Scan the entries below for "Systémy" and copy each line that holds it.
***** Listed records *****
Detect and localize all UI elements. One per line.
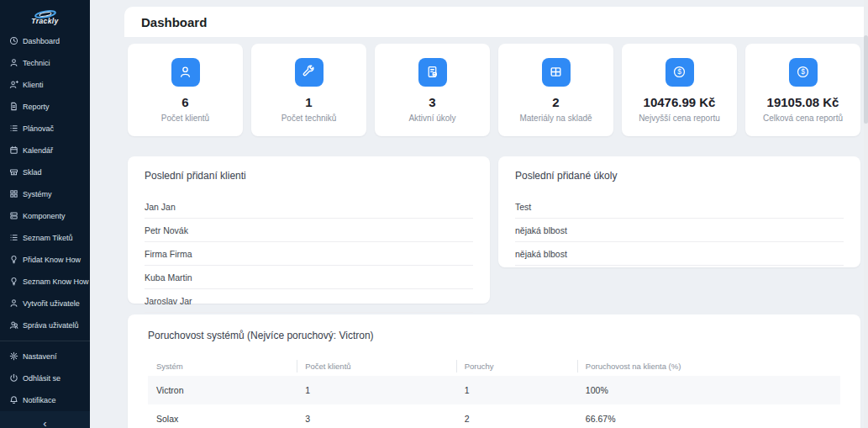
sidebar-item-seznam-tiketu[interactable]: Seznam Tiketů <box>0 227 90 249</box>
stat-value: 3 <box>429 95 435 109</box>
sidebar-item-label: Technici <box>23 59 50 67</box>
cell-fault-rate: 100% <box>577 376 840 404</box>
warehouse-icon <box>8 167 18 177</box>
sidebar: Trackly Dashboard Technici Klienti <box>0 0 90 428</box>
sidebar-item-reporty[interactable]: Reporty <box>0 96 90 118</box>
stat-label: Celková cena reportů <box>763 114 843 123</box>
task-list-item[interactable]: nějaká blbost <box>515 219 844 242</box>
stat-card-active-tasks[interactable]: 3 Aktivní úkoly <box>375 44 490 136</box>
client-list-item[interactable]: Firma Firma <box>145 242 473 266</box>
column-header-client-count[interactable]: Počet klientů <box>297 357 456 376</box>
sidebar-item-sklad[interactable]: Sklad <box>0 161 90 183</box>
recent-tasks-panel: Poslední přidané úkoly Test nějaká blbos… <box>498 156 860 267</box>
sidebar-item-label: Dashboard <box>23 37 60 45</box>
cell-fault-rate: 66.67% <box>577 404 840 428</box>
recent-clients-panel: Poslední přidaní klienti Jan Jan Petr No… <box>128 156 490 304</box>
table-header-row: Systém Počet klientů Poruchy Poruchovost… <box>148 357 840 376</box>
sidebar-item-label: Kalendář <box>23 146 53 155</box>
sidebar-item-label: Seznam Know How <box>23 277 89 286</box>
sidebar-item-kalendar[interactable]: Kalendář <box>0 140 90 161</box>
stat-label: Nejvyšší cena reportu <box>639 114 720 123</box>
stat-label: Aktivní úkoly <box>408 114 455 123</box>
recent-clients-title: Poslední přidaní klienti <box>145 170 473 182</box>
logout-power-icon <box>8 373 18 383</box>
technician-icon <box>8 58 18 68</box>
planner-list-icon <box>8 124 18 134</box>
sidebar-item-nastaveni[interactable]: Nastavení <box>0 346 90 367</box>
stat-label: Materiály na skladě <box>519 114 592 123</box>
cell-system: Victron <box>148 376 297 404</box>
stat-card-technicians[interactable]: 1 Počet techniků <box>251 44 366 136</box>
scrollbar-thumb[interactable] <box>864 35 868 124</box>
panels-row: Poslední přidaní klienti Jan Jan Petr No… <box>128 156 860 304</box>
sidebar-item-seznam-know-how[interactable]: Seznam Know How <box>0 271 90 293</box>
stat-card-clients[interactable]: 6 Počet klientů <box>128 44 243 136</box>
stat-value: 6 <box>181 95 188 109</box>
calendar-icon <box>8 145 18 156</box>
sidebar-item-label: Reporty <box>23 103 50 111</box>
cell-client-count: 3 <box>297 404 456 428</box>
column-header-system[interactable]: Systém <box>148 357 297 376</box>
sidebar-item-komponenty[interactable]: Komponenty <box>0 205 90 227</box>
stat-value: 19105.08 Kč <box>767 95 839 109</box>
sidebar-item-planovac[interactable]: Plánovač <box>0 118 90 140</box>
manage-users-icon <box>8 320 18 330</box>
dashboard-icon <box>8 36 18 46</box>
price-dollar-icon: $ <box>789 58 818 87</box>
page-header: Dashboard <box>124 7 868 37</box>
stat-value: 2 <box>552 95 559 109</box>
stat-card-materials[interactable]: 2 Materiály na skladě <box>498 44 613 136</box>
tasks-clipboard-icon <box>418 58 447 87</box>
column-header-faults[interactable]: Poruchy <box>456 357 577 376</box>
materials-grid-icon <box>542 58 571 87</box>
app-logo-text: Trackly <box>31 17 58 25</box>
sidebar-nav: Dashboard Technici Klienti Reporty <box>0 30 90 411</box>
sidebar-footer: ‹ <box>0 411 90 428</box>
stat-value: 1 <box>305 95 312 109</box>
sidebar-item-notifikace[interactable]: Notifikace <box>0 389 90 411</box>
sidebar-item-label: Systémy <box>23 190 52 198</box>
client-list-item[interactable]: Petr Novák <box>145 219 473 242</box>
page-content: 6 Počet klientů 1 Počet techniků <box>124 37 868 428</box>
task-list-item[interactable]: nějaká blbost <box>515 242 844 266</box>
table-row-solax[interactable]: Solax 3 2 66.67% <box>148 404 840 428</box>
create-user-icon <box>8 299 18 309</box>
sidebar-item-systemy[interactable]: Systémy <box>0 183 90 205</box>
stat-card-max-report-price[interactable]: $ 10476.99 Kč Nejvyšší cena reportu <box>622 44 737 136</box>
collapse-sidebar-icon[interactable]: ‹ <box>43 419 46 428</box>
cell-client-count: 1 <box>297 376 456 404</box>
table-row-victron[interactable]: Victron 1 1 100% <box>148 376 840 404</box>
sidebar-item-label: Notifikace <box>23 396 56 404</box>
stat-value: 10476.99 Kč <box>644 95 716 109</box>
page-container: Dashboard 6 Počet klientů <box>124 7 868 428</box>
sidebar-item-odhlasit-se[interactable]: Odhlásit se <box>0 367 90 389</box>
sidebar-item-label: Vytvořit uživatele <box>23 299 80 308</box>
report-icon <box>8 102 18 112</box>
sidebar-item-pridat-know-how[interactable]: Přidat Know How <box>0 249 90 271</box>
sidebar-item-technici[interactable]: Technici <box>0 52 90 74</box>
sidebar-item-vytvorit-uzivatele[interactable]: Vytvořit uživatele <box>0 293 90 314</box>
task-list-item[interactable]: Test <box>515 195 844 219</box>
client-list-item[interactable]: Kuba Martin <box>145 266 473 289</box>
settings-gear-icon <box>8 351 18 362</box>
sidebar-item-label: Sklad <box>23 168 42 177</box>
fault-rate-card: Poruchovost systémů (Nejvíce poruchový: … <box>128 314 860 428</box>
sidebar-item-dashboard[interactable]: Dashboard <box>0 30 90 52</box>
stat-label: Počet techniků <box>281 114 337 123</box>
tickets-list-icon <box>8 233 18 243</box>
sidebar-item-klienti[interactable]: Klienti <box>0 74 90 96</box>
price-dollar-icon: $ <box>665 58 694 87</box>
sidebar-item-sprava-uzivatelu[interactable]: Správa uživatelů <box>0 314 90 336</box>
client-list-item[interactable]: Jaroslav Jar <box>145 289 473 313</box>
stats-row: 6 Počet klientů 1 Počet techniků <box>128 44 860 136</box>
sidebar-item-label: Seznam Tiketů <box>23 234 73 242</box>
sidebar-item-label: Komponenty <box>23 212 66 220</box>
app-logo[interactable]: Trackly <box>0 0 90 30</box>
lightbulb-icon <box>8 277 18 287</box>
wrench-icon <box>295 58 324 87</box>
components-icon <box>8 211 18 221</box>
column-header-fault-rate[interactable]: Poruchovost na klienta (%) <box>577 357 840 376</box>
sidebar-item-label: Odhlásit se <box>23 374 60 383</box>
client-list-item[interactable]: Jan Jan <box>145 195 473 219</box>
stat-card-total-report-price[interactable]: $ 19105.08 Kč Celková cena reportů <box>745 44 860 136</box>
*****
Task output:
sidebar-item-label: Systémy <box>23 190 52 198</box>
sidebar-item-systemy[interactable]: Systémy <box>0 183 90 205</box>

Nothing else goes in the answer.